The big pitch is that this new startup wants to build an office suite for the AI age, not just staple some chatbot crap onto old software and call it innovation. The idea, more or less, is to make documents, spreadsheets, presentations, and general office drudgery less soul-destroying by having AI do more of the heavy lifting. You know, the same promise every tech outfit makes before shipping a polished pile of shit with a “copilot” button glued on top.

What makes this mildly interesting is that the founder isn’t scraping around for VC lunch money. He’s funding the thing himself to the tune of $30 million, which means he either has conviction, patience, and a long-term strategy — or he’s rich enough to set fire to money in a more sophisticated way than the rest of us. Probably both.

The target is Microsoft Office, which is a hell of a thing to go after. Office has decades of enterprise lock-in, file format dominance, corporate inertia, and entire departments of poor sods whose only purpose is keeping Outlook from exploding. Competing with that isn’t “bold,” it’s the sort of move that usually ends with investors quietly backing away while muttering “synergy” and “headwinds.”

Still, the bet here is that AI changes the game enough to give newcomers a shot. If people stop thinking in terms of separate apps — Word for writing, Excel for numbers, PowerPoint for making lies look colourful — and start wanting one system that understands intent and generates work across formats, then maybe, just maybe, there’s room for some upstart to wedge itself into the enterprise productivity market. A massive, miserable, monopoly-soaked market, but room nonetheless.

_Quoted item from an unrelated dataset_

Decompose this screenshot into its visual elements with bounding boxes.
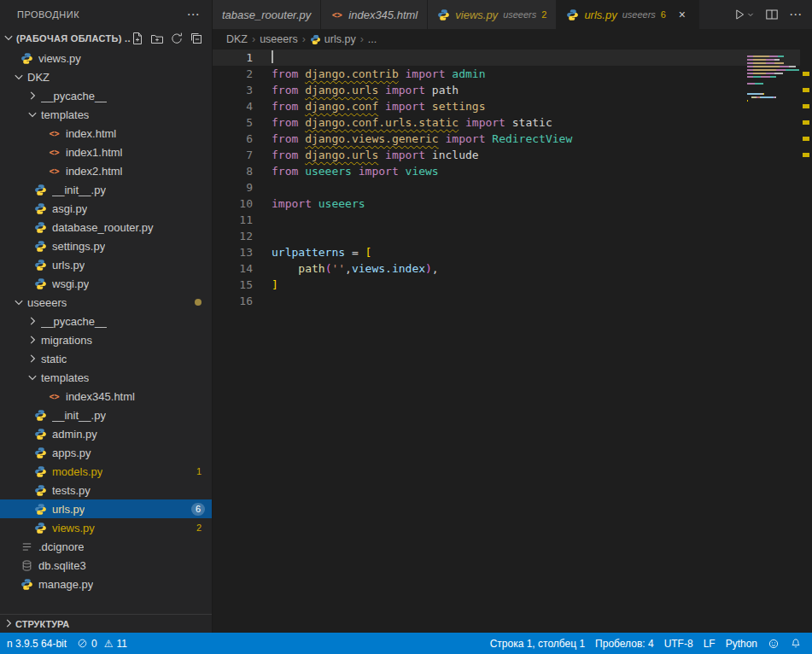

The article basically frames this as a serious attempt to build from scratch for an AI-first workflow instead of retrofitting old office tools with fashionable machine-learning glitter. That’s the whole bloody angle: don’t just make Office with AI sprinkled on top; make something where AI is the core interaction model. Whether that turns out to be revolutionary or just a more expensive way to produce unreadable memos remains to be seen.

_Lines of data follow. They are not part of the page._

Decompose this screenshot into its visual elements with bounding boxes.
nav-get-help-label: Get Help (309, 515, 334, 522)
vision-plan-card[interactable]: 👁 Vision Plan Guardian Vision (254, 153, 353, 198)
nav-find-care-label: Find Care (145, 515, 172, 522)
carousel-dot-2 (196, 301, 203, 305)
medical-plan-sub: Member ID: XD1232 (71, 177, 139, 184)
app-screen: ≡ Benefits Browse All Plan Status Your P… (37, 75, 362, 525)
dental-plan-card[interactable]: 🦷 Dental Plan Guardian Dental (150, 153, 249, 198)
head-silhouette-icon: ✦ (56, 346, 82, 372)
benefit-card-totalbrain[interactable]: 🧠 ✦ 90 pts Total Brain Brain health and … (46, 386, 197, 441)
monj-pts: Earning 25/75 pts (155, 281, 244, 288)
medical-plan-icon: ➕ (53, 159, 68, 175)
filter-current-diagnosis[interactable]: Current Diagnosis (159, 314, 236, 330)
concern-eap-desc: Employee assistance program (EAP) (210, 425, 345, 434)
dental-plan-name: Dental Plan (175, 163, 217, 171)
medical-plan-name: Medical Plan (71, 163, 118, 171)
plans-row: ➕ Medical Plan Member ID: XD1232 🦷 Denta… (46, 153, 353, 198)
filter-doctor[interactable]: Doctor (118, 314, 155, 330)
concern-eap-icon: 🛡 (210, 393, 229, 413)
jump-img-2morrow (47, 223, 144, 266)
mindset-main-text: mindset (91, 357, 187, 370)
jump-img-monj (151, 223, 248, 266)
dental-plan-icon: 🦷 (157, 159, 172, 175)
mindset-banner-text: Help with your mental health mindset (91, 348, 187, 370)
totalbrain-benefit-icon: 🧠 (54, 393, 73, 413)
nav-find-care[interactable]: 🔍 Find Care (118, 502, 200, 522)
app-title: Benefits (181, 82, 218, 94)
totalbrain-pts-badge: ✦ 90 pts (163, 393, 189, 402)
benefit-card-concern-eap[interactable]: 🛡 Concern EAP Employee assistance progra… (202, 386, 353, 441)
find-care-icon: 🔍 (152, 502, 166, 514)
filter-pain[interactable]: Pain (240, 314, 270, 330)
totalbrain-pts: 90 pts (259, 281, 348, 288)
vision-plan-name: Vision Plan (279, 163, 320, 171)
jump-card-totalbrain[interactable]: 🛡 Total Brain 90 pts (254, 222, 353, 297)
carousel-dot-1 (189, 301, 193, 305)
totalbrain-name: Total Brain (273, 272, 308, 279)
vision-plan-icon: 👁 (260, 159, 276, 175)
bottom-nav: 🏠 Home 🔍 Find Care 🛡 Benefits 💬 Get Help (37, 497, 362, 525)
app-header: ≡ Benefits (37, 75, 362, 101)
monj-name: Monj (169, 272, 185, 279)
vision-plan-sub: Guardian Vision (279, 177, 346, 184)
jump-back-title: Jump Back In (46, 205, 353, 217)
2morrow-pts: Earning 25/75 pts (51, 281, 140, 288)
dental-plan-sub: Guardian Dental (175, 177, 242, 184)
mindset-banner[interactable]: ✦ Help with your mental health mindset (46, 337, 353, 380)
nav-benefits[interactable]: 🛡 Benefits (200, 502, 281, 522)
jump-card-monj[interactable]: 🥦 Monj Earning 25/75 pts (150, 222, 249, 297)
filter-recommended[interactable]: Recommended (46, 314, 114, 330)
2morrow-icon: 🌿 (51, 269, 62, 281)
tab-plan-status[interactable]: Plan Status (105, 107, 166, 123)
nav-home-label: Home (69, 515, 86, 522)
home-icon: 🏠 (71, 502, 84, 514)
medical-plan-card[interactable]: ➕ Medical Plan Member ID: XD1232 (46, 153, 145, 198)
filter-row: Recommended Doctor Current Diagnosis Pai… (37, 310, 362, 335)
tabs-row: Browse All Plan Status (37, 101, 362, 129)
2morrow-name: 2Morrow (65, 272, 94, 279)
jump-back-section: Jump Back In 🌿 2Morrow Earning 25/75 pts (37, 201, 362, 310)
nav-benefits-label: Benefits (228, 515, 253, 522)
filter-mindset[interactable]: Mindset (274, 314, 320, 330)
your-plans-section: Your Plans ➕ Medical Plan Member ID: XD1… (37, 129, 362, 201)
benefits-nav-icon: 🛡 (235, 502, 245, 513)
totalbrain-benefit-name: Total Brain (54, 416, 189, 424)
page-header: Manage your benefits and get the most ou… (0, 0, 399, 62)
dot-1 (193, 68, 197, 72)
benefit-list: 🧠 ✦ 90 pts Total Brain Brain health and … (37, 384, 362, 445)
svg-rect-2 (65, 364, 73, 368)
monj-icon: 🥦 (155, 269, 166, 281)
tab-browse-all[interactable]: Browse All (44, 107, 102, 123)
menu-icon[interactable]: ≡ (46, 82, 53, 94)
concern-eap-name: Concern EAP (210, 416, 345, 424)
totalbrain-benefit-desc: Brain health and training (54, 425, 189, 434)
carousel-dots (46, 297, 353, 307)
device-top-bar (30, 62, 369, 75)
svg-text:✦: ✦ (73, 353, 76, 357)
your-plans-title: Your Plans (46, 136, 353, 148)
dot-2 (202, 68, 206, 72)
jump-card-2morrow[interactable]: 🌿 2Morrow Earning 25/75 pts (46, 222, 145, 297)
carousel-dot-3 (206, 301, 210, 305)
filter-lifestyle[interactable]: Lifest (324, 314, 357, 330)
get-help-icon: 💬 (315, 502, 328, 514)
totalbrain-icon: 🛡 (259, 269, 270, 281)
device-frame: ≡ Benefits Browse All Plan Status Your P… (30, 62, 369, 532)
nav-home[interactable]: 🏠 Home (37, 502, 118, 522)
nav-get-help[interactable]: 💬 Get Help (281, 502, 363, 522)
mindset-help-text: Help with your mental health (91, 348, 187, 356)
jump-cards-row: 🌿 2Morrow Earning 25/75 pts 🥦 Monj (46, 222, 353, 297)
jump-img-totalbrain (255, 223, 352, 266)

And let’s be honest: the graveyard is already full of “Microsoft killers,” “Google killers,” and other overhyped shitboxes that were supposed to topple giants but instead became case studies in how not to challenge incumbents. But if someone’s going to take a swing, at least doing it with their own money shows more spine than the usual startup parasites doing ten pitch decks about “transforming collaboration” while contributing bugger all.

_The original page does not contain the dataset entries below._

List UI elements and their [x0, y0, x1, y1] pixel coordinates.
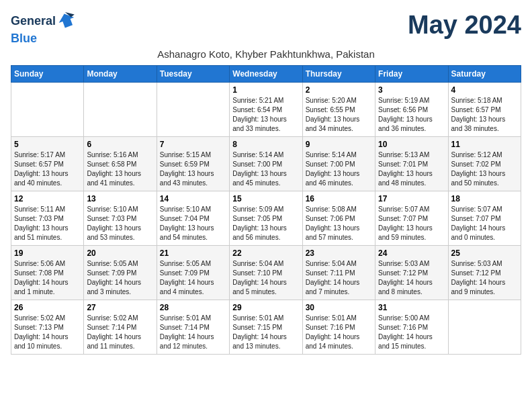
calendar-cell: 18Sunrise: 5:07 AMSunset: 7:07 PMDayligh…: [448, 191, 521, 245]
day-info: Sunrise: 5:18 AMSunset: 6:57 PMDaylight:…: [451, 96, 518, 134]
logo-bird-icon: [57, 11, 76, 30]
day-info: Sunrise: 5:05 AMSunset: 7:09 PMDaylight:…: [160, 259, 226, 297]
calendar-cell: [448, 300, 521, 354]
calendar-cell: 17Sunrise: 5:07 AMSunset: 7:07 PMDayligh…: [375, 191, 448, 245]
day-number: 15: [232, 194, 299, 203]
col-header-wednesday: Wednesday: [230, 65, 302, 82]
calendar-cell: 8Sunrise: 5:14 AMSunset: 7:00 PMDaylight…: [230, 136, 302, 191]
day-info: Sunrise: 5:14 AMSunset: 7:00 PMDaylight:…: [232, 150, 299, 188]
day-info: Sunrise: 5:06 AMSunset: 7:08 PMDaylight:…: [14, 259, 81, 297]
col-header-saturday: Saturday: [448, 65, 521, 82]
day-info: Sunrise: 5:05 AMSunset: 7:09 PMDaylight:…: [87, 259, 153, 297]
day-info: Sunrise: 5:08 AMSunset: 7:06 PMDaylight:…: [306, 205, 372, 242]
day-number: 20: [87, 248, 153, 258]
day-number: 25: [451, 248, 518, 258]
day-info: Sunrise: 5:16 AMSunset: 6:58 PMDaylight:…: [87, 150, 153, 188]
day-number: 14: [160, 194, 226, 203]
day-number: 7: [160, 140, 226, 149]
calendar-cell: 1Sunrise: 5:21 AMSunset: 6:54 PMDaylight…: [230, 82, 302, 136]
calendar-cell: 7Sunrise: 5:15 AMSunset: 6:59 PMDaylight…: [157, 136, 229, 191]
calendar-cell: 19Sunrise: 5:06 AMSunset: 7:08 PMDayligh…: [11, 245, 84, 300]
day-info: Sunrise: 5:04 AMSunset: 7:11 PMDaylight:…: [306, 259, 372, 297]
calendar-cell: 10Sunrise: 5:13 AMSunset: 7:01 PMDayligh…: [375, 136, 448, 191]
day-info: Sunrise: 5:01 AMSunset: 7:14 PMDaylight:…: [160, 314, 226, 351]
day-number: 23: [306, 248, 372, 258]
day-number: 8: [232, 140, 299, 149]
day-number: 2: [306, 85, 372, 95]
day-number: 17: [378, 194, 445, 203]
calendar-cell: 6Sunrise: 5:16 AMSunset: 6:58 PMDaylight…: [84, 136, 157, 191]
page-header: General Blue May 2024: [11, 11, 521, 46]
calendar-cell: [157, 82, 229, 136]
day-number: 22: [232, 248, 299, 258]
logo-blue: Blue: [11, 32, 37, 45]
day-info: Sunrise: 5:01 AMSunset: 7:15 PMDaylight:…: [232, 314, 299, 351]
calendar-cell: [11, 82, 84, 136]
calendar-cell: [84, 82, 157, 136]
day-info: Sunrise: 5:21 AMSunset: 6:54 PMDaylight:…: [232, 96, 299, 134]
day-info: Sunrise: 5:10 AMSunset: 7:03 PMDaylight:…: [87, 205, 153, 242]
month-title: May 2024: [408, 11, 521, 40]
day-number: 26: [14, 303, 81, 312]
calendar-cell: 20Sunrise: 5:05 AMSunset: 7:09 PMDayligh…: [84, 245, 157, 300]
day-number: 24: [378, 248, 445, 258]
day-info: Sunrise: 5:02 AMSunset: 7:13 PMDaylight:…: [14, 314, 81, 351]
calendar-cell: 4Sunrise: 5:18 AMSunset: 6:57 PMDaylight…: [448, 82, 521, 136]
day-info: Sunrise: 5:03 AMSunset: 7:12 PMDaylight:…: [378, 259, 445, 297]
svg-marker-0: [57, 11, 76, 29]
col-header-monday: Monday: [84, 65, 157, 82]
calendar-cell: 16Sunrise: 5:08 AMSunset: 7:06 PMDayligh…: [302, 191, 375, 245]
day-info: Sunrise: 5:04 AMSunset: 7:10 PMDaylight:…: [232, 259, 299, 297]
logo: General Blue: [11, 11, 76, 46]
col-header-tuesday: Tuesday: [157, 65, 229, 82]
calendar-cell: 25Sunrise: 5:03 AMSunset: 7:12 PMDayligh…: [448, 245, 521, 300]
day-info: Sunrise: 5:17 AMSunset: 6:57 PMDaylight:…: [14, 150, 81, 188]
day-info: Sunrise: 5:14 AMSunset: 7:00 PMDaylight:…: [306, 150, 372, 188]
calendar-cell: 15Sunrise: 5:09 AMSunset: 7:05 PMDayligh…: [230, 191, 302, 245]
day-info: Sunrise: 5:03 AMSunset: 7:12 PMDaylight:…: [451, 259, 518, 297]
day-number: 12: [14, 194, 81, 203]
day-number: 16: [306, 194, 372, 203]
day-info: Sunrise: 5:09 AMSunset: 7:05 PMDaylight:…: [232, 205, 299, 242]
day-info: Sunrise: 5:20 AMSunset: 6:55 PMDaylight:…: [306, 96, 372, 134]
calendar-cell: 13Sunrise: 5:10 AMSunset: 7:03 PMDayligh…: [84, 191, 157, 245]
calendar-cell: 12Sunrise: 5:11 AMSunset: 7:03 PMDayligh…: [11, 191, 84, 245]
calendar-cell: 28Sunrise: 5:01 AMSunset: 7:14 PMDayligh…: [157, 300, 229, 354]
day-info: Sunrise: 5:00 AMSunset: 7:16 PMDaylight:…: [378, 314, 445, 351]
day-number: 30: [306, 303, 372, 312]
calendar-cell: 24Sunrise: 5:03 AMSunset: 7:12 PMDayligh…: [375, 245, 448, 300]
day-number: 18: [451, 194, 518, 203]
col-header-sunday: Sunday: [11, 65, 84, 82]
calendar-cell: 21Sunrise: 5:05 AMSunset: 7:09 PMDayligh…: [157, 245, 229, 300]
day-number: 19: [14, 248, 81, 258]
calendar-cell: 9Sunrise: 5:14 AMSunset: 7:00 PMDaylight…: [302, 136, 375, 191]
calendar-table: SundayMondayTuesdayWednesdayThursdayFrid…: [11, 65, 521, 355]
day-number: 1: [232, 85, 299, 95]
calendar-cell: 3Sunrise: 5:19 AMSunset: 6:56 PMDaylight…: [375, 82, 448, 136]
calendar-cell: 11Sunrise: 5:12 AMSunset: 7:02 PMDayligh…: [448, 136, 521, 191]
day-number: 3: [378, 85, 445, 95]
calendar-cell: 31Sunrise: 5:00 AMSunset: 7:16 PMDayligh…: [375, 300, 448, 354]
day-info: Sunrise: 5:13 AMSunset: 7:01 PMDaylight:…: [378, 150, 445, 188]
col-header-thursday: Thursday: [302, 65, 375, 82]
day-number: 21: [160, 248, 226, 258]
day-info: Sunrise: 5:07 AMSunset: 7:07 PMDaylight:…: [378, 205, 445, 242]
calendar-cell: 26Sunrise: 5:02 AMSunset: 7:13 PMDayligh…: [11, 300, 84, 354]
day-number: 6: [87, 140, 153, 149]
day-info: Sunrise: 5:11 AMSunset: 7:03 PMDaylight:…: [14, 205, 81, 242]
day-number: 31: [378, 303, 445, 312]
day-info: Sunrise: 5:01 AMSunset: 7:16 PMDaylight:…: [306, 314, 372, 351]
logo-general: General: [11, 15, 56, 28]
day-info: Sunrise: 5:10 AMSunset: 7:04 PMDaylight:…: [160, 205, 226, 242]
calendar-cell: 2Sunrise: 5:20 AMSunset: 6:55 PMDaylight…: [302, 82, 375, 136]
day-info: Sunrise: 5:19 AMSunset: 6:56 PMDaylight:…: [378, 96, 445, 134]
calendar-cell: 27Sunrise: 5:02 AMSunset: 7:14 PMDayligh…: [84, 300, 157, 354]
day-number: 28: [160, 303, 226, 312]
day-number: 13: [87, 194, 153, 203]
location-title: Ashanagro Koto, Khyber Pakhtunkhwa, Paki…: [11, 48, 521, 60]
day-number: 27: [87, 303, 153, 312]
day-info: Sunrise: 5:15 AMSunset: 6:59 PMDaylight:…: [160, 150, 226, 188]
day-number: 29: [232, 303, 299, 312]
day-info: Sunrise: 5:12 AMSunset: 7:02 PMDaylight:…: [451, 150, 518, 188]
calendar-cell: 23Sunrise: 5:04 AMSunset: 7:11 PMDayligh…: [302, 245, 375, 300]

So the bottom line? Rich founder, $30 million, big ambition, AI-first office suite, and a direct shot at one of the most entrenched software empires on Earth. It might be visionary. It might be delusional. It might end up being yet another productivity platform that makes simple tasks take three extra clicks and a fucking prompt. But at least it’s not pretending this is a small experiment.

Link: https://techcrunch.com/2026/07/01/indian-tech-tycoon-bets-30m-to-build-an-ai-alternative-to-microsoft-office/

Anecdote time: years ago, some executive genius demanded we replace a perfectly functional office system with a “smart” productivity platform that was supposed to save thousands of hours. It took six months, three consultants, one server meltdown, and a small mountain of angry emails before they realised nobody could print a bloody spreadsheet properly anymore. They called it digital transformation. I called it Tuesday.